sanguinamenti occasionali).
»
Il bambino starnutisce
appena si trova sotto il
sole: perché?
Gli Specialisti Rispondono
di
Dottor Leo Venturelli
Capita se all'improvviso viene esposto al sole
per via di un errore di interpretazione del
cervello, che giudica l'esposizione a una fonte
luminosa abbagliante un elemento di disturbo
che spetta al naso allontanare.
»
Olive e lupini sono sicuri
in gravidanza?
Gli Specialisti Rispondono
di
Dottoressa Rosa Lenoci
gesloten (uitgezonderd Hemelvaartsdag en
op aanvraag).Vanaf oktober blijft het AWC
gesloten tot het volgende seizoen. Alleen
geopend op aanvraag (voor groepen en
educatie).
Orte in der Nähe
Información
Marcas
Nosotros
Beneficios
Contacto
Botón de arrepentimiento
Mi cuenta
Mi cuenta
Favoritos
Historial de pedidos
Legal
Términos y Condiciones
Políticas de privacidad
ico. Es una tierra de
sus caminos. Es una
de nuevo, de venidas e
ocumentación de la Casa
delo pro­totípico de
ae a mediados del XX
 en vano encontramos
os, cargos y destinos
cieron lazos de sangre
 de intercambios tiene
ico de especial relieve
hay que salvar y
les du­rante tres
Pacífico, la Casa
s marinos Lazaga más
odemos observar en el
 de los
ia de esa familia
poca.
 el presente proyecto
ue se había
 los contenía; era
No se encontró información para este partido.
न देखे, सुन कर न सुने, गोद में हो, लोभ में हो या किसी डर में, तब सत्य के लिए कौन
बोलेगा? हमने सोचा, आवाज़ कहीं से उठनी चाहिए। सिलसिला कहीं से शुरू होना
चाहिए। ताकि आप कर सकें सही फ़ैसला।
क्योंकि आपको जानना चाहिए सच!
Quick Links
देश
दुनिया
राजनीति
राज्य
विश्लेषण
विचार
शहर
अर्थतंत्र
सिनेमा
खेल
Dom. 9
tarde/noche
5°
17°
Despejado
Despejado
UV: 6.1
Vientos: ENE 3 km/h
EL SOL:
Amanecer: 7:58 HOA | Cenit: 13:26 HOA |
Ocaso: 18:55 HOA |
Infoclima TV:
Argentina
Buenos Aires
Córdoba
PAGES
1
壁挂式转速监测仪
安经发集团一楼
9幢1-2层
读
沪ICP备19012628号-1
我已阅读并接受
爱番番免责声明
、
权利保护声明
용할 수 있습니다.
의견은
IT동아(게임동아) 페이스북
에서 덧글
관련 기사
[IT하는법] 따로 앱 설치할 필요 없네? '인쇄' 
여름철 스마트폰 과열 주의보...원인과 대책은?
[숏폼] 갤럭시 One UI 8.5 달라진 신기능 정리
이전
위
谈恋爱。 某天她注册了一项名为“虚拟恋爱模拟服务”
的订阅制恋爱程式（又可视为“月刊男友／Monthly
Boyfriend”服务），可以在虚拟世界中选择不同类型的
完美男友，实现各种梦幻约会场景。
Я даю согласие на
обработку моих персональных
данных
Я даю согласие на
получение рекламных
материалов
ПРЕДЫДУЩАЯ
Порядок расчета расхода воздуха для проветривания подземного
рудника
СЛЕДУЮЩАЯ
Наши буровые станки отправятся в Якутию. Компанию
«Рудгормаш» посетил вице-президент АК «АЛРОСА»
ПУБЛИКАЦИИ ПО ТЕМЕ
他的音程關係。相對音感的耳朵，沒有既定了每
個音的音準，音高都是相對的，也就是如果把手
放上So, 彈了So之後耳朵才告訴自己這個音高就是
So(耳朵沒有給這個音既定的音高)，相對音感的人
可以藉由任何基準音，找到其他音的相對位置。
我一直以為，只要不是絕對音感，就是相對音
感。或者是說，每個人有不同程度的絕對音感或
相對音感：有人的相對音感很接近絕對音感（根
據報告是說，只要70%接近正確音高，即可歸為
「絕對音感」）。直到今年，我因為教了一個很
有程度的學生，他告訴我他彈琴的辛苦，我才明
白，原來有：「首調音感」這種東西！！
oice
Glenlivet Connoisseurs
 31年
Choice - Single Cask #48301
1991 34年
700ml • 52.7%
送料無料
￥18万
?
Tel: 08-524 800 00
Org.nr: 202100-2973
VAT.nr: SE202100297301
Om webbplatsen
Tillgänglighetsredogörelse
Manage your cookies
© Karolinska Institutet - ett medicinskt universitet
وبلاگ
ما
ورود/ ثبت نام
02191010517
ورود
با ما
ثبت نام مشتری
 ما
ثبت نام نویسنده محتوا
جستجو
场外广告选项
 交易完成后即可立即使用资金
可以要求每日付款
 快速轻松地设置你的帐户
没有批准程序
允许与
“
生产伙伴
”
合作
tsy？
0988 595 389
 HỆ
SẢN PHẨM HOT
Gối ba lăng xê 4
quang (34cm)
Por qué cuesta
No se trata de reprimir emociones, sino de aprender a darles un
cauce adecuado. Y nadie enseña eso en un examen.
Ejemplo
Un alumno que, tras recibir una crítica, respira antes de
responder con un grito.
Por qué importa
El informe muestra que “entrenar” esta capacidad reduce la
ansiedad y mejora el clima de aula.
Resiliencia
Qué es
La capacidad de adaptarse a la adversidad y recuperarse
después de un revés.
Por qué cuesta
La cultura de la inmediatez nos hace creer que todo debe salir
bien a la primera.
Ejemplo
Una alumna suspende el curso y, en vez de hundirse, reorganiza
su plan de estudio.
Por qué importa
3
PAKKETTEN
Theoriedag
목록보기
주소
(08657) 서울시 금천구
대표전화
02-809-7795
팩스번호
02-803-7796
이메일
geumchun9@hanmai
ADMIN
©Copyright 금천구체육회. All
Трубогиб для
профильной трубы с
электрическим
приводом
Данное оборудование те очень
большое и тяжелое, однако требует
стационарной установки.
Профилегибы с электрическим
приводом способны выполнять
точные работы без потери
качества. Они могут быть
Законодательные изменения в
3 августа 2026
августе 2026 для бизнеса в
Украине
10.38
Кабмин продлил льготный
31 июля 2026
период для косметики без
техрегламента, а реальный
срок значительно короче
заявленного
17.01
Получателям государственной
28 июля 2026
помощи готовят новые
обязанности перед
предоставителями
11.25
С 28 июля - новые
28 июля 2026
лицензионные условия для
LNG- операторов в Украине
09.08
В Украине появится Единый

• Work order
Search the lines above for the string "приводом", then show every one that has it.

• Solution to this problem
приводом
приводом способны выполнять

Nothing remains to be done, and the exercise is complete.